Le krausisme philosophique se présente comme un spiritualisme rationaliste et humaniste, mais ce sont ses versants politiques et juridiques qui ont eu le plus d’impact. Le premier porta un vaste programme éducatif et progressiste, inséré au sein d’un libéralisme solidaire et d’une démocratie organique ; le second aborda toutes les branches du droit, dont la théorie de l’État.
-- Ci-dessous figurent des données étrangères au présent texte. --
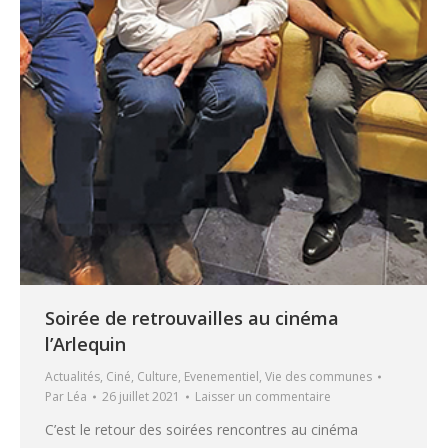
Soirée de retrouvailles au cinéma
l’Arlequin
Actualités
,
Ciné
,
Culture
,
Evenementiel
,
Vie des communes
Par
Léa
26 juillet 2021
Laisser un commentaire
C’est le retour des soirées rencontres au cinéma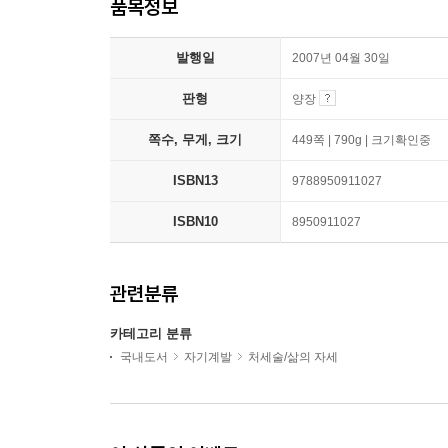
품목정보
발행일
2007년 04월 30일
판형
양장
쪽수, 무게, 크기
449쪽 | 790g | 크기확인중
ISBN13
9788950911027
ISBN10
8950911027
관련분류
카테고리 분류
국내도서
자기계발
처세술/삶의 자세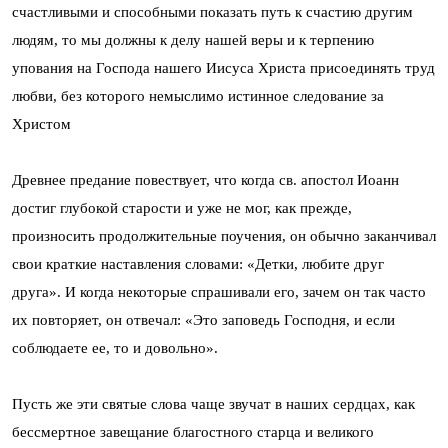
счастливыми и способными показать путь к счастию другим
людям, то мы должны к делу нашей веры и к терпению
упования на Господа нашего Иисуса Христа присоединять труд
любви, без которого немыслимо истинное следование за
Христом
Древнее предание повествует, что когда св. апостол Иоанн
достиг глубокой старости и уже не мог, как прежде,
произносить продолжительные поучения, он обычно заканчивал
свои краткие наставления словами: «Детки, любите друг
друга». И когда некоторые спрашивали его, зачем он так часто
их повторяет, он отвечал: «Это заповедь Господня, и если
соблюдаете ее, то и довольно».
Пусть же эти святые слова чаще звучат в наших сердцах, как
бессмертное завещание благостного старца и великого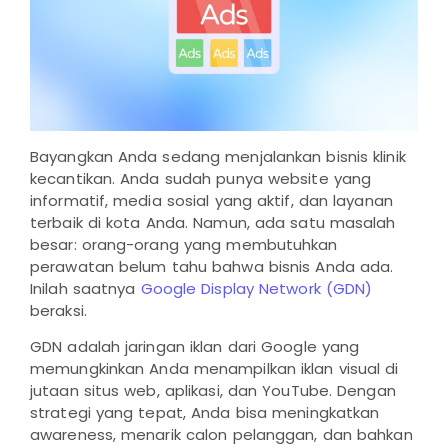
Bayangkan Anda sedang menjalankan bisnis klinik
kecantikan. Anda sudah punya website yang
informatif, media sosial yang aktif, dan layanan
terbaik di kota Anda. Namun, ada satu masalah
besar: orang-orang yang membutuhkan
perawatan belum tahu bahwa bisnis Anda ada.
Inilah saatnya
Google Display Network (GDN)
beraksi.
GDN adalah jaringan iklan dari Google yang
memungkinkan Anda menampilkan iklan visual di
jutaan situs web, aplikasi, dan YouTube. Dengan
strategi yang tepat, Anda bisa meningkatkan
awareness, menarik calon pelanggan, dan bahkan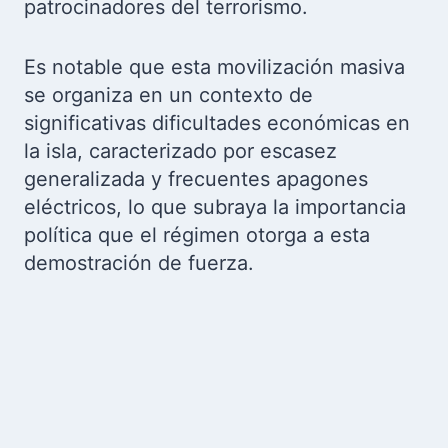
patrocinadores del terrorismo.
Es notable que esta movilización masiva
se organiza en un contexto de
significativas dificultades económicas en
la isla, caracterizado por escasez
generalizada y frecuentes apagones
eléctricos, lo que subraya la importancia
política que el régimen otorga a esta
demostración de fuerza.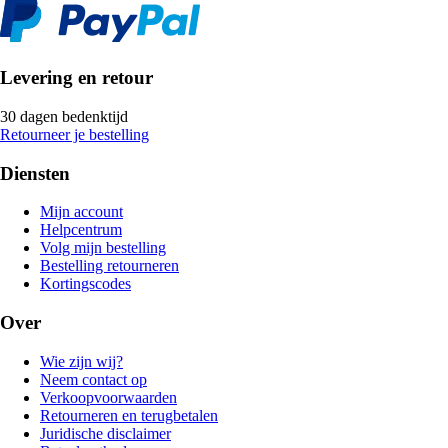
Levering en retour
30 dagen bedenktijd
Retourneer je bestelling
Diensten
Mijn account
Helpcentrum
Volg mijn bestelling
Bestelling retourneren
Kortingscodes
Over
Wie zijn wij?
Neem contact op
Verkoopvoorwaarden
Retourneren en terugbetalen
Juridische disclaimer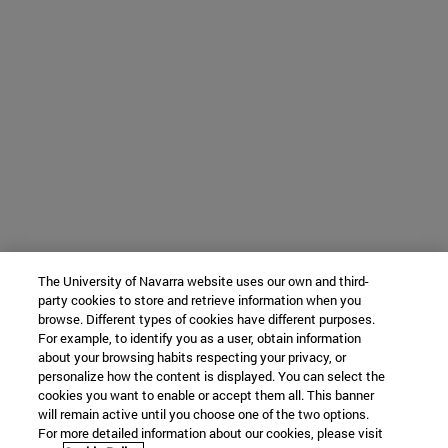
The University of Navarra website uses our own and third-
party cookies to store and retrieve information when you
browse. Different types of cookies have different purposes.
For example, to identify you as a user, obtain information
about your browsing habits respecting your privacy, or
personalize how the content is displayed. You can select the
cookies you want to enable or accept them all. This banner
will remain active until you choose one of the two options.
For more detailed information about our cookies, please visit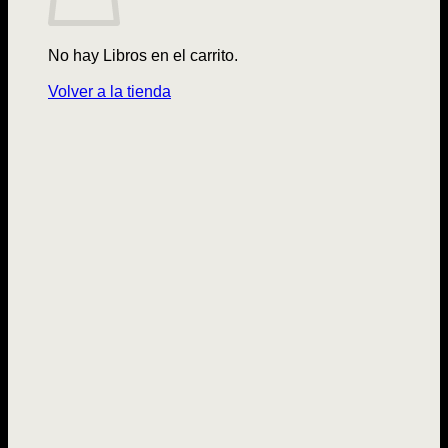
No hay Libros en el carrito.
Volver a la tienda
L’article propose un panorama européen, questionnant l’influence et l’héritage de ce courant de pensée jusqu’à nos jours.
Antolín Sánchez Cuervo et Delia Manzanero, « La philosophie du droit de Karl Christian Friedrich Krause et de Heinrich Ahrens »
Cet essai examine la détermination particulière de l’essence du droit et la méthodologie juridique présentes dans les travaux du philosophe allemand Karl Christian Friedrich Krause (1781-1832) et de son disciple Heinrich Ahrens (1808-1874). Pour ce faire, il condense en quelques pages les fondements du concept de droit livrés par Krause lui-même et ses disciples les plus directs.
Olivier Jouanjan, « De la non-réception de Krause et du krausisme en Allemagne »
Le droit naturel de Krause et de son disciple Ahrens a été largement ignoré et méprisé en Allemagne. La langue ésotérique de Krause ne pouvait soutenir la comparaison avec les figures philosophiques de l’idéalisme allemand. Son droit naturel devait être aussitôt démonétisé dans la science juridique par la montée en puissance de l’école historique. Après 1850, le droit naturel d’Ahrens était philosophiquement et juridiquement obsolète. Cela explique pourquoi le krausisme fut toujours déjà dépassé.
414Tristan Pouthier, « Une réception du droit naturel krausiste en France. Édouard Laboulaye »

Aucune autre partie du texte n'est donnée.